Nearly a year after President Donald Trump's inauguration, a Harvard University professor says 2016 presidential candidate Hillary Clinton could still become commander in chief.

Lawrence Lessig, the Roy L. Furman professor of law and leadership at Harvard Law School, penned an essay for Medium in October outlining a series of hypothetical scenarios that could take place should the ongoing probe find that the Trump campaign actually conspired with Russia to influence the results of the election.

If Trump did conspire with Russia, the president "should resign, or, if he doesn't, he should be impeached," Lessig wrote in his essay. Vice President Mike Pence would also have to either resign or get impeached, which would make House Speaker Paul Ryan the president of the United States, Lessig wrote at the time.

Given that there is "no mechanism in American law for a new election," nor "a mechanism for correcting the criminal results of the previous election," Ryan ought to nominate "the person defeated by the treason of his own party, and then step aside, and let her become President," Lessig went on to say.

Donald Trump tweets
Donald Trump walks to Marine One prior to departing from the South Lawn of the White House in Washington, DC, January 5, 2018. Saul Loeb/AFP/Getty Images

On Wednesday, Lessig told Newsweek this scenario was still a possibility.

"This is one way it could happen," Lessig said. "But that's very different from saying I think it will happen, or should happen, or [that] the evidence is there for it to happen."

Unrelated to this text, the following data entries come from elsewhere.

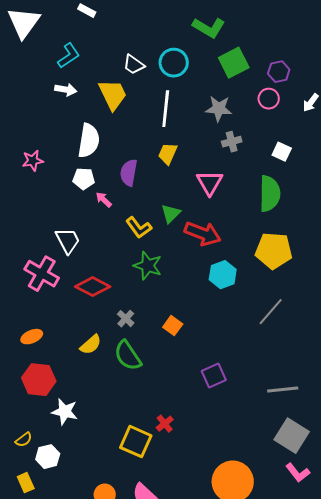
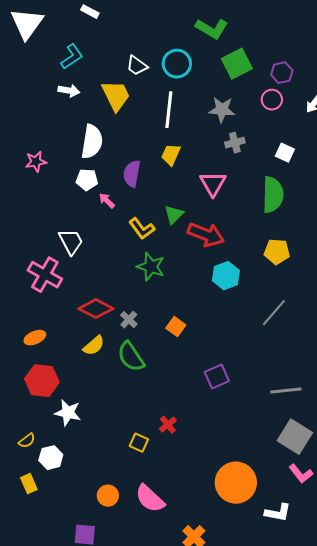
yellow pentagon: (274, 251) -> (277, 252), size x0.7
red diamond: (93, 287) -> (96, 309), moved
yellow square: (136, 442) -> (139, 443), size x0.6

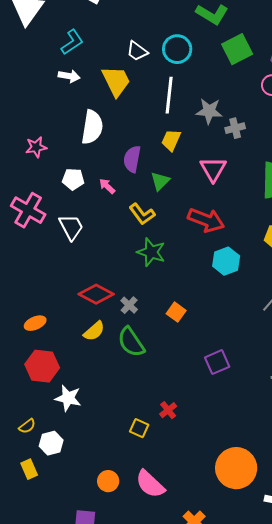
gray star: (222, 110) -> (209, 111), moved
white pentagon: (87, 180) -> (73, 179), moved
green triangle: (174, 215) -> (160, 181), moved
pink cross: (45, 275) -> (28, 210), moved

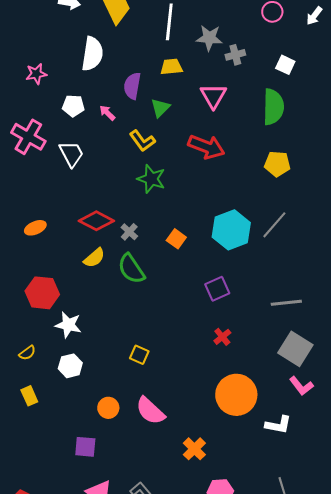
yellow trapezoid: (171, 140) -> (171, 67), turned 60
cyan hexagon: (226, 261) -> (231, 230), moved, size x1.4
orange ellipse: (35, 323) -> (35, 228), moved
red cross: (168, 410) -> (222, 337), moved
white hexagon: (51, 443) -> (70, 366), moved

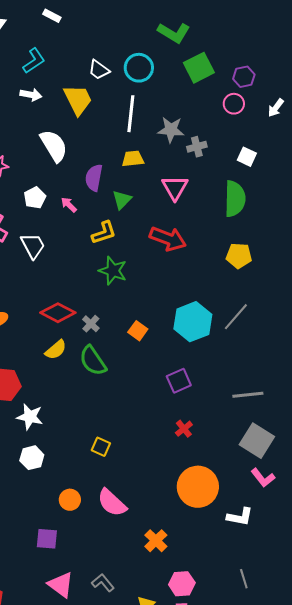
white semicircle: (92, 54) -> (54, 146), turned -40
white pentagon: (73, 106) -> (35, 198), turned -30
yellow L-shape: (142, 141) -> (104, 233), turned -72

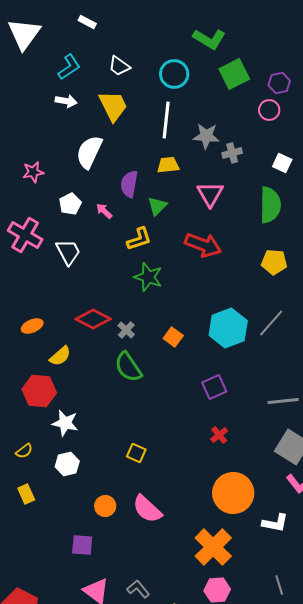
white trapezoid: (99, 70) -> (119, 66), moved
white semicircle: (54, 146) -> (89, 152), turned -124
yellow semicircle: (56, 350) -> (60, 356), moved
orange cross: (156, 541) -> (213, 547), moved, size x1.6

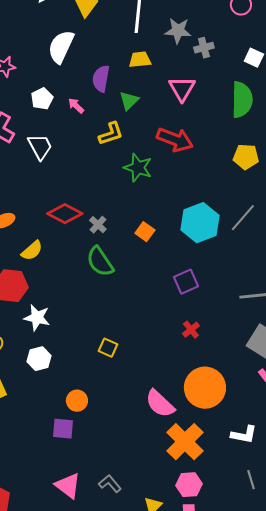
green star: (148, 277) -> (138, 168), moved
pink semicircle: (147, 509) -> (160, 404), moved
white L-shape: (275, 523) -> (244, 435), moved
purple square: (82, 545) -> (63, 429), moved

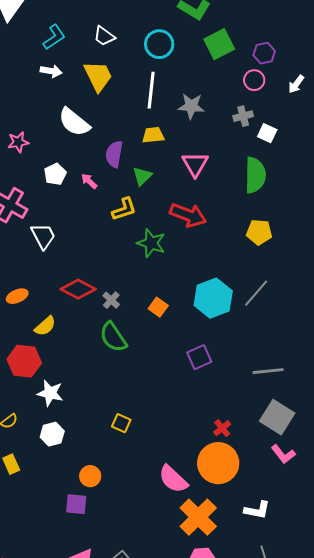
white semicircle: (61, 47) -> (74, 122), turned -76
gray cross: (204, 48) -> (243, 116), moved
white trapezoid: (40, 147) -> (43, 236), moved
red cross: (191, 330) -> (222, 428), moved

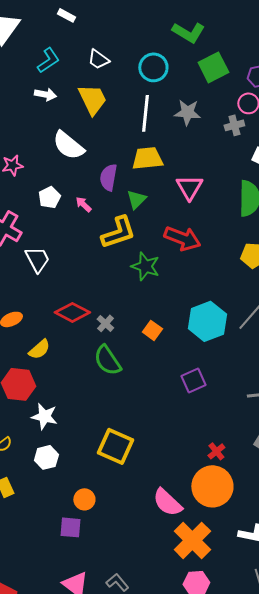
gray star: (191, 106) -> (187, 112), moved
gray cross: (243, 116) -> (234, 125), moved
yellow trapezoid: (153, 135) -> (147, 158), size x1.4
yellow L-shape: (124, 209) -> (118, 232), size x1.4
yellow square: (121, 423) -> (115, 446), size x1.8

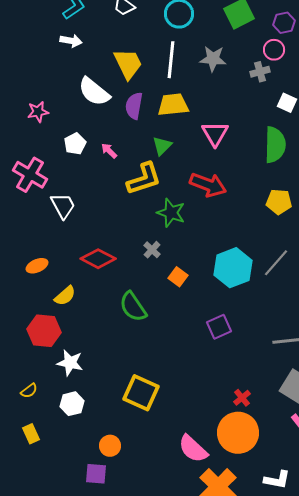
yellow trapezoid: (92, 99) -> (128, 64), moved
purple semicircle: (108, 177) -> (134, 106), moved
gray cross: (105, 323) -> (152, 250), moved

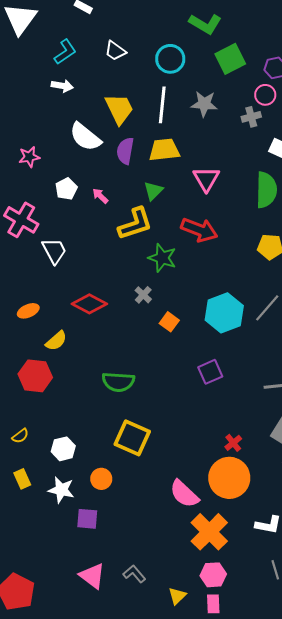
green semicircle: (133, 307) -> (118, 382), moved, turned -52
white star: (70, 363) -> (61, 490), moved
orange circle: (110, 446) -> (101, 479), moved

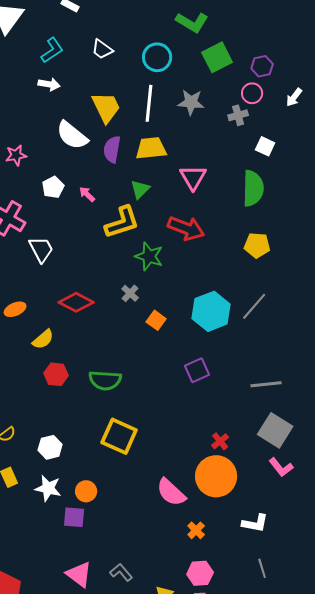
red hexagon: (35, 376) -> (56, 374), moved, size x0.7
orange circle: (101, 479) -> (86, 491), moved
orange cross: (209, 532) -> (196, 530), size x0.5

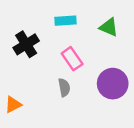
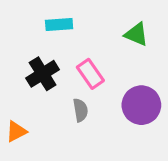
cyan rectangle: (65, 21) -> (59, 24), moved
black cross: (26, 44) -> (43, 74), moved

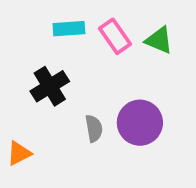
pink rectangle: (90, 74) -> (115, 36), moved
purple circle: (141, 105) -> (140, 123), moved

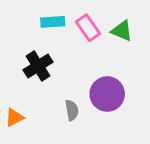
gray semicircle: (94, 128) -> (72, 110), moved

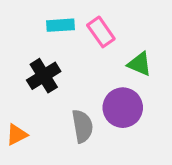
green triangle: (122, 31) -> (140, 64), moved
gray semicircle: (72, 110) -> (82, 126), size x1.4

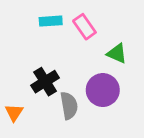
black cross: (44, 76) -> (45, 82), moved
orange triangle: (17, 135) -> (14, 113), turned -30

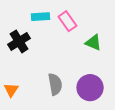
black cross: (45, 82) -> (19, 41), moved
purple circle: (103, 90) -> (90, 88), moved

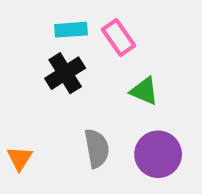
black cross: (19, 41) -> (65, 73), moved
green triangle: (93, 43) -> (144, 91), moved

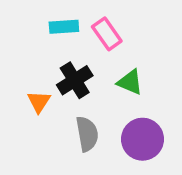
black cross: (65, 73) -> (75, 80), moved
orange triangle: (20, 158) -> (39, 102), moved

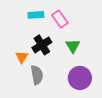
green triangle: (130, 82) -> (73, 46), turned 35
gray semicircle: (87, 134) -> (37, 75), moved

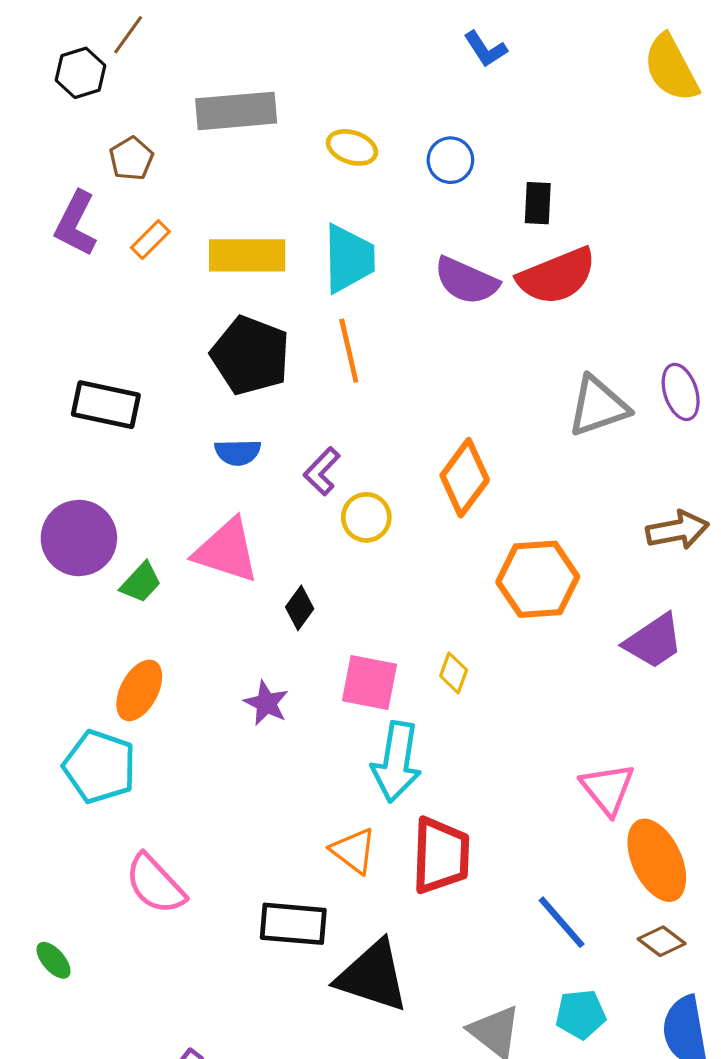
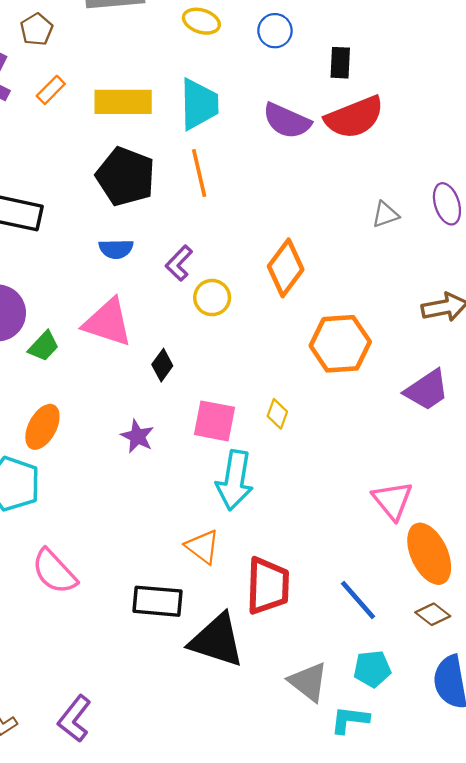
gray triangle: (598, 406) -> (385, 215), size x0.6
red trapezoid: (441, 856) -> (268, 586), moved

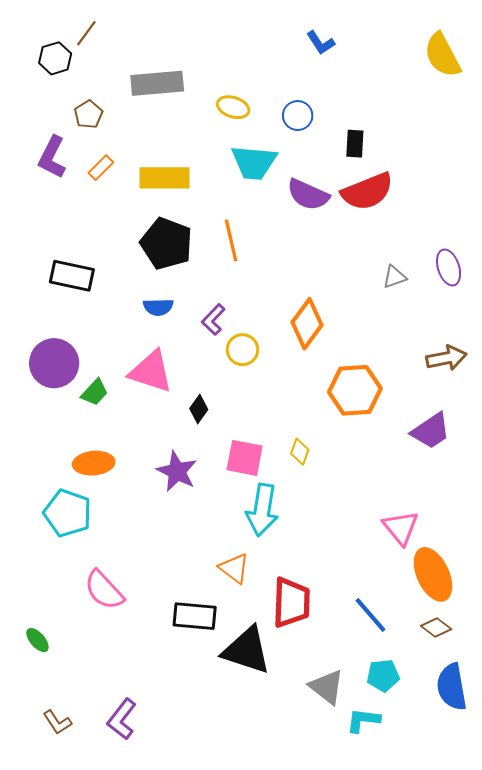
cyan trapezoid: (199, 104) -> (254, 162), moved, turned 96
orange ellipse: (42, 427) -> (94, 463), turned 57
purple star: (137, 436) -> (177, 471), size x1.4

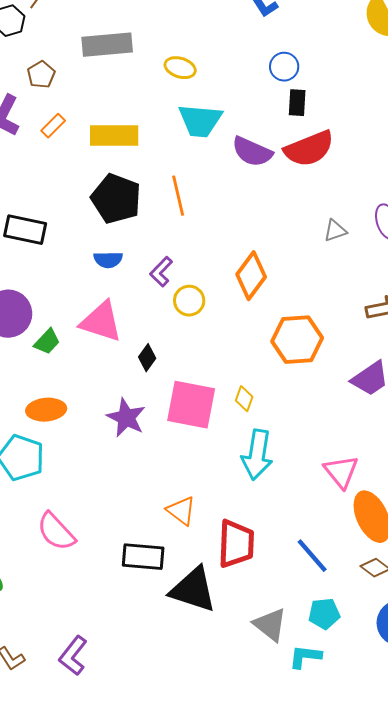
blue circle: (298, 116) -> (284, 67), moved
pink square: (245, 458) -> (191, 405), size x1.4
cyan arrow: (262, 510) -> (257, 455), moved

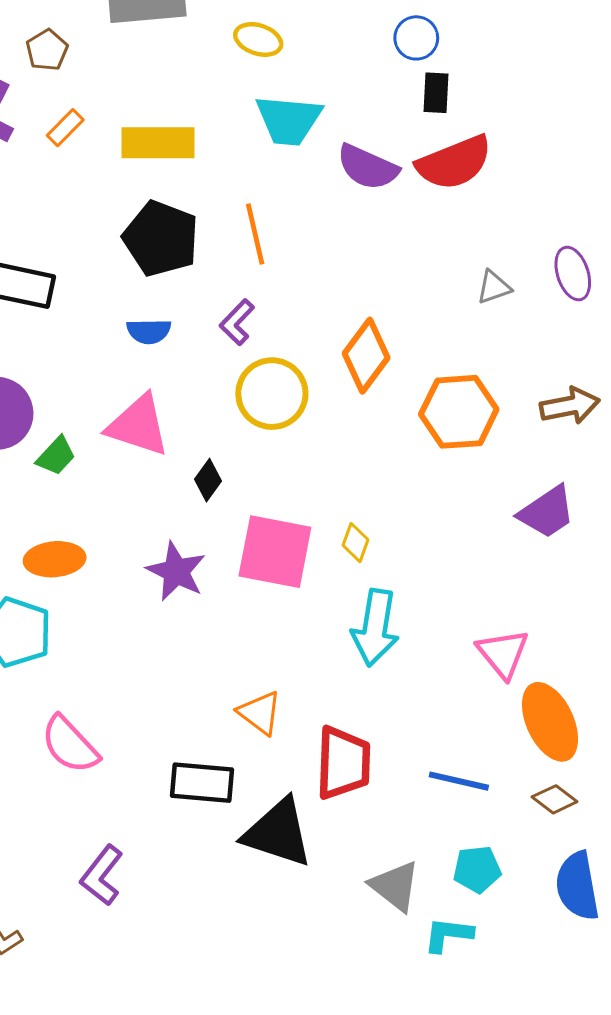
purple L-shape: (161, 272) -> (237, 322), moved
yellow circle: (189, 301) -> (272, 394), size x1.5
orange hexagon: (297, 340) -> (459, 412), moved
blue line: (312, 556) -> (459, 781), turned -36
purple L-shape: (73, 656) -> (102, 875), moved

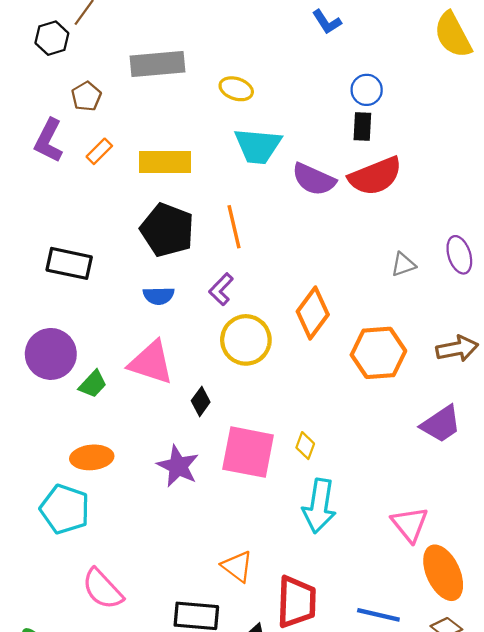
blue circle: (416, 38) -> (367, 90), moved

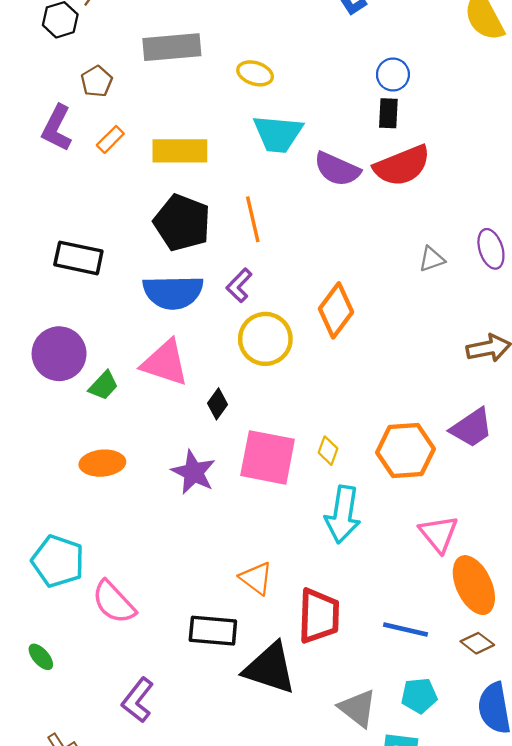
blue semicircle: (159, 296) -> (173, 292), size x1.8
orange hexagon: (378, 353) -> (405, 451), moved
cyan pentagon: (65, 509) -> (58, 561), moved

Since the essay was published, there hasn't been "any evidence that's come out that's resolved the question, whether there was some conspiracy to steal the election," the professor said.

"I don't feel that we've seen anything that increases that probability," he added.

If evidence that Trump and his team conspired to steal the election did emerge in the future, however, the president would have to step down, Lessig maintained.

"Absolutely, he's got to resign, and if he doesn't resign, then absolutely Congress needs to impeach him," he said of the hypothetical situation.

Lessig noted that the hypotheticals he wrote about in his essay would apply to only the specific scenario he described.

"The remedy that I…outline[d] only makes sense if you believe the election was stolen," he said. "If you don't believe the election was stolen, there might have been a hundred other things [Trump] did that would lead you to believe he ought to be removed, but none of those justify the remedy I described."